Justice Wainwright delivered a dissenting opinion.
Justice Brister did not participate in the decision.
On January 6, 2006, we granted respondent’s motion for rehearing. We now withdraw our opinion issued May 27, 2005, and substitute the following.
In
I. Background
Frank’s Casing Crew & Rental
Tool, Inc. fabricated a drilling platform for ARCO/Vastar.
When the platform collapsed, ARCO sued Frank’s Casing and several others.
Frank’s Casing had a $1 million primary liability policy, and excess coverage
up to $10 million with Excess Underwriters at Lloyd’s,
The primary carrier retained defense counsel for Frank’s Casing. As trial approached, ARCO offered to settle its claims against Frank’s Casing for $9.9 million, an amount within the excess policy limits. Frank’s Casing rejected the offer without passing it on to the excess underwriters. Two weeks before trial, the excess underwriters contacted ARCO directly, without Frank’s Casing’s knowledge, and attempted to settle claims the underwriters were willing to concede were covered. No agreement was reached.
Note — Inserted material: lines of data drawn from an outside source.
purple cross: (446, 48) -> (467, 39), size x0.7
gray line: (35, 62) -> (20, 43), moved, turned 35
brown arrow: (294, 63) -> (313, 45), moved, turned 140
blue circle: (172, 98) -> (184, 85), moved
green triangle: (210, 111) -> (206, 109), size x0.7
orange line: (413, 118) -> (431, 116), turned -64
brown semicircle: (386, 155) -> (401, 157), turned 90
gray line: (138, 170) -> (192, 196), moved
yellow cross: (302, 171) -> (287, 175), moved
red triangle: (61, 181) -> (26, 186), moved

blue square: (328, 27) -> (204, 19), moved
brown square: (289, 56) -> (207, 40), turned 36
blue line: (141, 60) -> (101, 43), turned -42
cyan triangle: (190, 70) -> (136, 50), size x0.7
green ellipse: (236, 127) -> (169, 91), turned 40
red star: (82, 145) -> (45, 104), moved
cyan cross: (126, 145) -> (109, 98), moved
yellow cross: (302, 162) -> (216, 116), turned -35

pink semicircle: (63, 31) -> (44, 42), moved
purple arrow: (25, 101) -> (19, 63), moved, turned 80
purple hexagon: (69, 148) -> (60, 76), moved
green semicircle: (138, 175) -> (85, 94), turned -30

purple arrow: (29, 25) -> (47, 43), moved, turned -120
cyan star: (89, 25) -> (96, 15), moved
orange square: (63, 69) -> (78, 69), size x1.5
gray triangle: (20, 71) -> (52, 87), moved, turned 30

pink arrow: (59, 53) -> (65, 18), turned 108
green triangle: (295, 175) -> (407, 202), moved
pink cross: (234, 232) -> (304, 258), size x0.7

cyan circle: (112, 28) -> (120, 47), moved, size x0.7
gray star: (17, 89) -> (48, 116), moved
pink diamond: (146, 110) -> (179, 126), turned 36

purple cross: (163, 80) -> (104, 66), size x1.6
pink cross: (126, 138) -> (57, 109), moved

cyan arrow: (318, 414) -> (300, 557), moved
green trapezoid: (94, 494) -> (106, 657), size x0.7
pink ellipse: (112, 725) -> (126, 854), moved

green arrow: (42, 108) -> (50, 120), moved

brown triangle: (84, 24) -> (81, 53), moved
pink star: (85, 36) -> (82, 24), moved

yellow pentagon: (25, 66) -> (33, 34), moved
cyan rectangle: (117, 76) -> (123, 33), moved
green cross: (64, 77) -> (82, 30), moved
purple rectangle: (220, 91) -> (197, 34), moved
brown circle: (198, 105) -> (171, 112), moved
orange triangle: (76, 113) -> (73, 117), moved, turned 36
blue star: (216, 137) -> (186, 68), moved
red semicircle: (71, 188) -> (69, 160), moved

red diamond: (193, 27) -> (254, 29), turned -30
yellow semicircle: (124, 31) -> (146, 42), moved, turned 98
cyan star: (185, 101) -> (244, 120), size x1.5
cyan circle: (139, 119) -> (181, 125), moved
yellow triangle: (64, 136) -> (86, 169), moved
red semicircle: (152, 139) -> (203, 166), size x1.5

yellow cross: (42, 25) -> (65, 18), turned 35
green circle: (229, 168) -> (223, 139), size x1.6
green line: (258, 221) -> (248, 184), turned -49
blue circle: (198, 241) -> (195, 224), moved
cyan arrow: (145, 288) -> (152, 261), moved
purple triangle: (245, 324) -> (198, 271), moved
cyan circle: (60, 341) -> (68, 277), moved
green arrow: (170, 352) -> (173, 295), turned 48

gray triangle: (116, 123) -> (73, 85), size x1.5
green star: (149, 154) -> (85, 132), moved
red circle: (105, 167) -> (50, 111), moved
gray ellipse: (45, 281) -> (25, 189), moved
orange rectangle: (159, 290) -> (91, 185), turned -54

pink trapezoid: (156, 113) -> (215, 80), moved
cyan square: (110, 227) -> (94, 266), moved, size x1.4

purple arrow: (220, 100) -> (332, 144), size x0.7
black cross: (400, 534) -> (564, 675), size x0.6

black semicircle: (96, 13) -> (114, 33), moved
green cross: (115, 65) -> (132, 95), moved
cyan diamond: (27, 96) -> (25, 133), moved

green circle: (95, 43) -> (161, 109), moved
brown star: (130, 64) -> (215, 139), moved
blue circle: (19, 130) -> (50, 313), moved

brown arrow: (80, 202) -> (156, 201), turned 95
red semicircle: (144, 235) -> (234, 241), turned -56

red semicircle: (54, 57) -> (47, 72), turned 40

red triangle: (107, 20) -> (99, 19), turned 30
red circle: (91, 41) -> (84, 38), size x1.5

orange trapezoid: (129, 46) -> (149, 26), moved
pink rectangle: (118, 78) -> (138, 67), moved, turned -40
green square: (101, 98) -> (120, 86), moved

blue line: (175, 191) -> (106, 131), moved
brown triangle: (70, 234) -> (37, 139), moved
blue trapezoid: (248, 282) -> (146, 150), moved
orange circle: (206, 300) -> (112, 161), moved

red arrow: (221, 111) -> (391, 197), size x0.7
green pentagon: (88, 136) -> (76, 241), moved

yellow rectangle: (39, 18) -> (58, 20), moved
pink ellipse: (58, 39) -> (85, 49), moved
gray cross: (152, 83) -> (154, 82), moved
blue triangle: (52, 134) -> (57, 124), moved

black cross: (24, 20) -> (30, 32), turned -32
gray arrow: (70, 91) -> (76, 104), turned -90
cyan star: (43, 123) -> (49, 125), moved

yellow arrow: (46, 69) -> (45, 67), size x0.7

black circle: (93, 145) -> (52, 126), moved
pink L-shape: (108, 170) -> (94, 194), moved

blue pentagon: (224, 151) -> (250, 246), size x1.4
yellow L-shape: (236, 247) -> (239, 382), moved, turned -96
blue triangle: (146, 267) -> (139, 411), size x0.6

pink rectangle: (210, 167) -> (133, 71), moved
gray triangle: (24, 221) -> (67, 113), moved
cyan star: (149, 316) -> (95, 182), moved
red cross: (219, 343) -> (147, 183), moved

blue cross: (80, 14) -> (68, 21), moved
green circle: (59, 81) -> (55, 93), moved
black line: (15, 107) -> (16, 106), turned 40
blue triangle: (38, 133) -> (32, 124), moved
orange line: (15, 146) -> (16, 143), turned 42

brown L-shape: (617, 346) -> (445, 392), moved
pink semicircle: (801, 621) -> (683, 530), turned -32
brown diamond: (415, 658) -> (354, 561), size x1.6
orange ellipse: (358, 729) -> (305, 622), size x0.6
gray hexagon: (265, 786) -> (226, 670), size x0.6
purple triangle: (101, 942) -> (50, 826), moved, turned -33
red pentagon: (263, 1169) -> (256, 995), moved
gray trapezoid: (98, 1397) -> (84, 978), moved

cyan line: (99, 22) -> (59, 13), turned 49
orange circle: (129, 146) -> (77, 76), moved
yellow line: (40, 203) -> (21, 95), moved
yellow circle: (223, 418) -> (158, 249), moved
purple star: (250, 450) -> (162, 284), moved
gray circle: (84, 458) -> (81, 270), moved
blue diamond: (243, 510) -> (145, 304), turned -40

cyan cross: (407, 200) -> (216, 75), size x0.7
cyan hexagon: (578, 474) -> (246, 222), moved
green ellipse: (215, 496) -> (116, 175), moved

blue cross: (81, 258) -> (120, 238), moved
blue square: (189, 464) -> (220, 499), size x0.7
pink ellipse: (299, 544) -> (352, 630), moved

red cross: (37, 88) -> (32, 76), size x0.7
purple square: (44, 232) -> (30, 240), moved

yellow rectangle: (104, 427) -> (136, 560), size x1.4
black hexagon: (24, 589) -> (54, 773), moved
ARCO later made an $8.8 million global settlement offer to all of the defendants, about $7.55 million of which was allocated to Frank’s Casing. The excess underwriters offered to pay two-thirds of this amount if Frank’s Casing and its primary carrier would pay the balance, and further agreed to waive all coverage defenses if Frank’s Casing accepted that proposal. Alternatively, the excess underwriters offered to pay $5 million and defer all coverage issues to be resolved in arbitration. Frank’s Casing rejected both proposals, insisting that it was covered under the excess policy and therefore the underwriters were obligated to fund the entire settlement.
Shortly before trial, the excess underwriters retained counsel to associate with Frank’s Casing and its primary carrier in defending against ARCO’s claims. As trial began, it quickly became clear that Frank’s Casing was ARCO’s primary target, prompting Frank’s Casing’s in-house counsel to contact ARCO and solicit a settlement demand within the excess coverage limits. Frank’s Casing’s counsel suggested that something in the $7 million range would be reasonable. ARCO responded with a $7.5 million demand. Frank’s Casing forwarded ARCO’s demand to the excess underwriters with a letter suggesting that the settlement offer was a reasonable one that the underwriters should accept. The letter reiterated Frank’s Casing’s disagreement with the underwriters’ coverage position, and stated that Frank’s Casing was looking to the underwriters to fund the settlement. In their response two days later, the underwriters agreed that the case should be settled, but noted that coverage issues remained. The underwriters offered to fund the entire settlement if Frank’s Casing would agree to reserve those issues for resolution later. Frank’s Casing rejected the underwriters’ proposal, contending that the excess insurance policies obligated the underwriters to fund the settlement. In response, the excess underwriters advised Frank’s Casing that they would pay $7.5 million to settle the claim, less any contribution from the primary carrier, and then seek reimbursement from Frank’s Casing. Within hours, the underwriters contacted ARCO and orally accepted its settlement offer, and the primary carrier tendered its remaining policy limits of approximately $500,000. A written settlement agreement among ARCO, Frank’s Casing, and the excess underwriters preserved “any claims that exist presently” between Frank’s Casing and the underwriters. Before that agreement was executed, the excess underwriters filed this suit.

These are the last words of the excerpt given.